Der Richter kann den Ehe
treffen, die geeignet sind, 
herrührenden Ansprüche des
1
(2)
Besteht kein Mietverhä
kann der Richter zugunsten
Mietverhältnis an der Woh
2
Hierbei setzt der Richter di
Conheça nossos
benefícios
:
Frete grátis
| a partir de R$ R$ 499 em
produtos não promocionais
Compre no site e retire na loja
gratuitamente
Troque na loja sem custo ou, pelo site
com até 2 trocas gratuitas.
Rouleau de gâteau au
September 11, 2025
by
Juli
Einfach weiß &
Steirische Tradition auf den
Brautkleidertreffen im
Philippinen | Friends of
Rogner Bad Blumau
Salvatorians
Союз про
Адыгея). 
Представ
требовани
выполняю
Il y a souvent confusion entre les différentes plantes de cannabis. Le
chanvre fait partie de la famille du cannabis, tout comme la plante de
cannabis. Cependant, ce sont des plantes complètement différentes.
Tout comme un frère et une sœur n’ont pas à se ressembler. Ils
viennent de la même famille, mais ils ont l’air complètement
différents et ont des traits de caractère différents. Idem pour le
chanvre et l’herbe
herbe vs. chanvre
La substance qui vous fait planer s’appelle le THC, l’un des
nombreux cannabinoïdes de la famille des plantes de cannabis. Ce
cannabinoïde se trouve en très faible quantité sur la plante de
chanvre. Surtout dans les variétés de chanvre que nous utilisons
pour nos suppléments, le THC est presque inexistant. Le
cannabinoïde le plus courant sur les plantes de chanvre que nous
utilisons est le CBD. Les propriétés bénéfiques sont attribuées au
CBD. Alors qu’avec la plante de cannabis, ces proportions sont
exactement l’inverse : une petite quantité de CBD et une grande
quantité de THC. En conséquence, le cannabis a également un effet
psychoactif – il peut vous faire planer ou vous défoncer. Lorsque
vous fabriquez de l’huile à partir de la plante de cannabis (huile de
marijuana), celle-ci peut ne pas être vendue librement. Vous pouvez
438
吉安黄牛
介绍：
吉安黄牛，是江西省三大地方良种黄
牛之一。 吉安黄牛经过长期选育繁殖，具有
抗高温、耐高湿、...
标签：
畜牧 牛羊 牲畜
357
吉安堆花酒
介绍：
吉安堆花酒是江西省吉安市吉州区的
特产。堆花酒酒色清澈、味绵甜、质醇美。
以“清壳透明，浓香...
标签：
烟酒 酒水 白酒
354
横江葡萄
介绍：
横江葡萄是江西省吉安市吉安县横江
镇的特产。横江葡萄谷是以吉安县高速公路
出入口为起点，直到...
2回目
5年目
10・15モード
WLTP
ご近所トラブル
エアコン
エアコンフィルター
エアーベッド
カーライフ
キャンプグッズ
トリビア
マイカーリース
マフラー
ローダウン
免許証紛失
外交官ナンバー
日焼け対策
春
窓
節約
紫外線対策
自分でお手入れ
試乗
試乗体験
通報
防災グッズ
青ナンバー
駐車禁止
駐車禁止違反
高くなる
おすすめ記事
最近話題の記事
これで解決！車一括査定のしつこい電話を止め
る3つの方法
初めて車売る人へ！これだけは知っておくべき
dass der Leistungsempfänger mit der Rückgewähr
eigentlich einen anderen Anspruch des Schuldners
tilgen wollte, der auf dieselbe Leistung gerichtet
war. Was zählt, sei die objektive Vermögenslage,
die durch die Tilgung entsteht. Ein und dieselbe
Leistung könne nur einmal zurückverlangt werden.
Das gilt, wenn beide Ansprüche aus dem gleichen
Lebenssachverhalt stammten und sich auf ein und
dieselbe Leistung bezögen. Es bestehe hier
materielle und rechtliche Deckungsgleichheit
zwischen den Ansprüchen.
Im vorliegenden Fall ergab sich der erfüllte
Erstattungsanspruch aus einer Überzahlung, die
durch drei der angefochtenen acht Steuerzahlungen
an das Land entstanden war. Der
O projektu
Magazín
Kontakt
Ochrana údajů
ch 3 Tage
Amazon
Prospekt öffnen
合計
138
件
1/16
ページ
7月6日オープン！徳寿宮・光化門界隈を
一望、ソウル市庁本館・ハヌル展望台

• Work to be completed:
Within the entries above, how many lines contain "plantes"? Respond with the number only.

• Finished task:
4